Engineering and Technology
In this unit, students will begin by exploring, identifying and naming simple problems and continue exploring how engineers make and use technology to solve everyday problems. Students will use what they have learned to define a problem, gather information about it and build something to solve the problem. Students will also focus on the design process that engineers use to solve problems. Students will explore simple problems in the natural world and how they can be solved through the development of a new or improved object or tool. As they explore a design process, they will compare and test the shape and stability of objects to determine if they work as intended and are related to their function(s). Lastly, students will develop and test simple models to solve problems through a design process and communicate their solutions.
In this unit, students will begin by observing that sound can cause materials to move and that vibrating materials can make sound. Students will ask questions and explore the concepts of vibration, pitch and volume. They will also plan and conduct investigations to produce data about the relationship between sound and vibrations. Students will use the results of their observations from their investigation to make claims about the cause-and-effect relationship between sound and vibration. They will also explore the different ways people communicate with sound, including devices that allow people to communicate over long distances. Students will use tools and materials provided to build and modify a tool for making sound and communicating over a distance. They will investigate technologies people use to communicate with one another and how sound engineers and people in other careers make use of technology to study and modify sound.
Students will begin the unit by observing how light is necessary to see an object. They will explore how the amount of light affects how much can be seen. As the unit progresses, they will observe objects that give off their own light. During a hands-on activity, students will record observations and compare how much they can see in different amounts of light. Students will also discuss how Thomas Edison’s invention of the light bulb helped bring electricity to people’s homes. Next, students will observe how light passes through objects. They will develop an understanding of transparent, translucent and opaque objects and will explore how shadows are made, how light travels and how light can be reflected or redirected. Students will also explore how people use light to communicate. They will carry out an investigation to test how smooth, shiny surfaces affect a beam of light and then design a way to communicate with light.
Plant and Animal Structure
In the beginning of the unit, students will explore how the external parts of plants allow them to survive and grow. They will also explore how people design solutions by mimicking how plant parts function. As the unit progresses, the students will mimic animal parts to construct a solution to a human problem and explore how the structure of the animal parts is related to their function. Students will explore how the body parts of animals allow them to meet their needs and how people design solutions to problems by mimicking those parts. Students will then mimic animal body parts to create a solution to a problem. At the end of the unit, students will explore how plants and animals respond to their environments, they will carry out an investigation about the effects of light on plant growth and will explore how animal senses help them process information.
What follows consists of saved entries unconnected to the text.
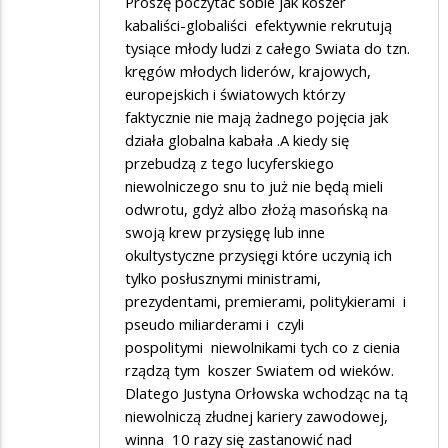
Proszę poczytać sobie jak koszer
kabaliści-globaliści efektywnie rekrutują
tysiące młody ludzi z całego Swiata do tzn.
kręgów młodych liderów, krajowych,
europejskich i światowych którzy
faktycznie nie mają żadnego pojęcia jak
działa globalna kabała .A kiedy się
przebudzą z tego lucyferskiego
niewolniczego snu to już nie będą mieli
odwrotu, gdyż albo złożą masońską na
swoją krew przysięgę lub inne
okultystyczne przysięgi które uczynią ich
tylko posłusznymi ministrami,
prezydentami, premierami, politykierami i
pseudo miliarderami i czyli
pospolitymi niewolnikami tych co z cienia
rządzą tym koszer Swiatem od wieków.
Dlatego Justyna Orłowska wchodząc na tą
niewolniczą złudnej kariery zawodowej,
winna 10 razy się zastanowić nad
Living Things and Their Young
In the beginning of the unit, students will focus on the similarities and differences between adult plants and their young. They will classify plants based on seed traits and they will discuss how the transfer of traits from parent plants to their young result in plants that look alike. Students will observe, illustrate and discuss variation among plants of the same kind and, during a hands on activity, will make observations about how plants of the same kind grow. As the unit progresses, students will focus on the similarities and differences between animals and their offspring. They will explore how animals change as they grow and will observe patterns in these changes. Students will compare parts of young animals and their parents and will compare and contrast coverings of young and adult animals. They will also explore variations among animals of the same kind. At the end of the unit, students will focus on patterns in behavior of parents and offspring that help them survive and they will explore how animals take care of their young. Students will describe the behavioral patterns of parents and offspring that help the offspring get food and they will discover how animals teach their offspring to get food and stay safe.
Objects and Patterns in the Sky
In the beginning of the unit, students will focus on observing, describing and predicting patterns in the way the sun, moon and stars appear to move across the sky. They will make observations of objects in the daytime sky and nighttime sky and use those observations to answer questions about the motion of the objects they see in the sky. Students will explore the motion of these objects as examples of natural events that are repeated through time and will learn to make assumptions about phenomena using observed repetitions as evidence. As the unit progresses, students will focus on how the amount of daylight in a day is related to the time of year. After an introduction to the seasons, students will observe, describe and predict seasonal patterns of sunrise and sunset. They will observe how seasonal changes affect plants and animals. They will also explore these patterns through a variety of interactions and one hands-on activity.